Passados mais de vinte anos do primeiro governo progressista assumir a gestão federal, a fome ainda existe no Brazilquistão.
Registro esse fato a partir da minha situação. Devido a graves problemas familiares e aos elevados custos das tarifas municipais de Morolândia, a começar pelos doze reais a cada deslocamento de ida e volta no transporte coletivo, tive que me mudar de cidade no início do último mês de setembro.
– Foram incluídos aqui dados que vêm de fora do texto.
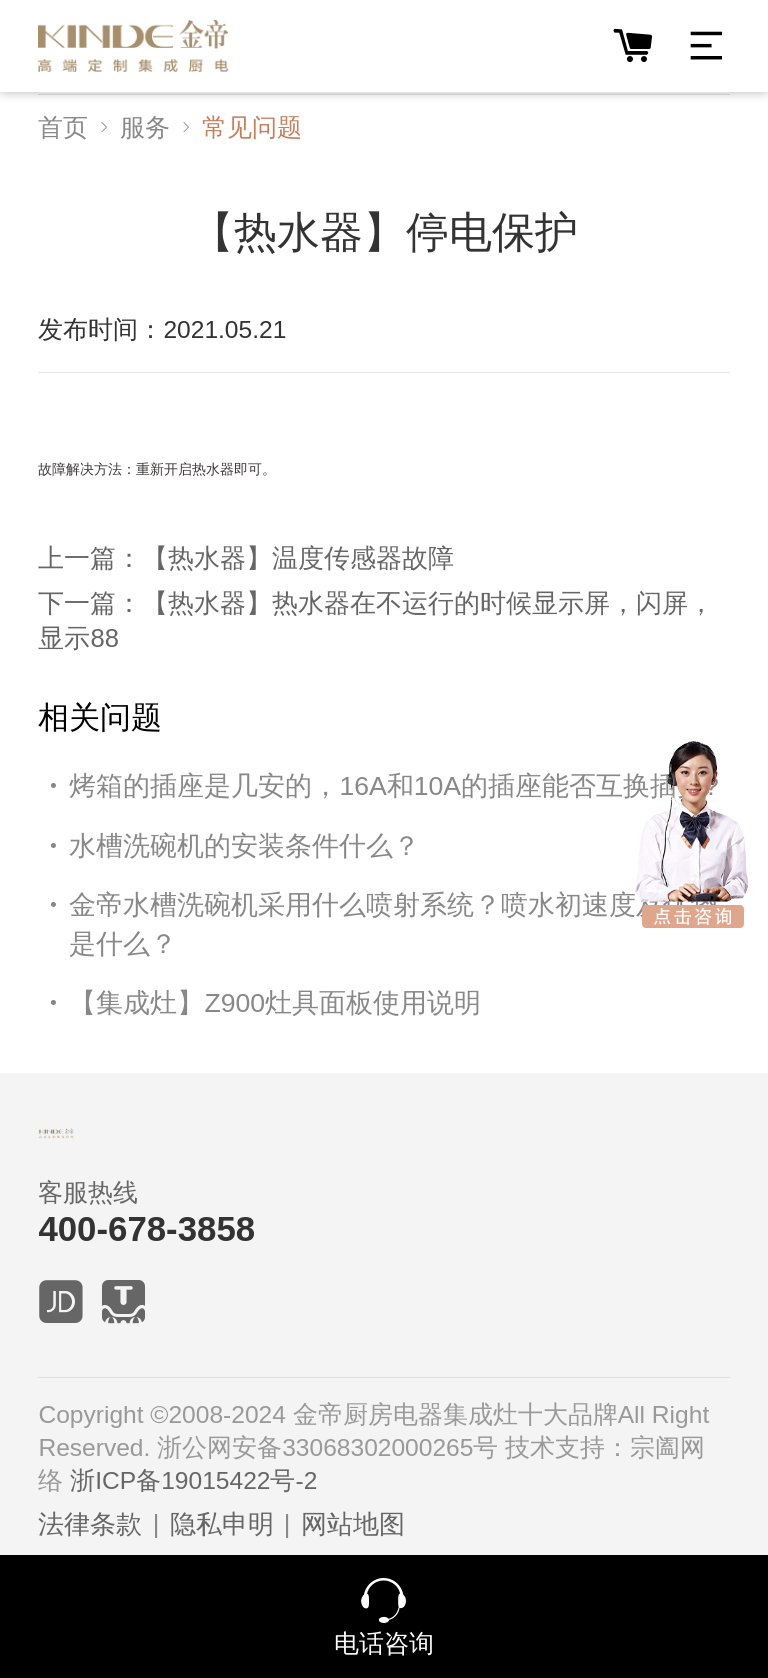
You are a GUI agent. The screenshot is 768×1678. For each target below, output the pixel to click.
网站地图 (353, 1524)
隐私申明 (222, 1524)
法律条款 (90, 1524)
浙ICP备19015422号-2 (193, 1480)
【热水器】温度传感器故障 (298, 558)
Como estou desempregado desde o final do ano de 2018 e precisei utilizar o restante das minhas reservas financeiras para providenciar um novo domicílio e me mudar, procurei o serviço de assistência social do meu novo município para aderir aos programas de assistência às pessoas em vulnerabilidade socioeconômica.
As respostas obtidas foram cruéis: há uma quantidade limitada de pessoas que moram sozinhas atendidas pelo Bolsa Família e, se eu tiver muita sorte para conseguir a assistência federal, ela será paga apenas a partir do próximo ano.
Assim, diante das restrições impostas pelas regras orçamentárias nacionais, a burocracia estatal está escolhendo quem passará fome e padecerá sem assistência financeira, apesar do discurso internacional da principal liderança governamental contra a desnutrição.
Essa escolha burocrática representa o agravamento das condições sociais no país, pois a fome gera doenças, revolta e violência.
Também indaguei se o município possui algum tipo de assistência para suplantar as deficiências dos programas estaduais e federais de assistência social, porém, estou sem respostas objetivas até no presente momento.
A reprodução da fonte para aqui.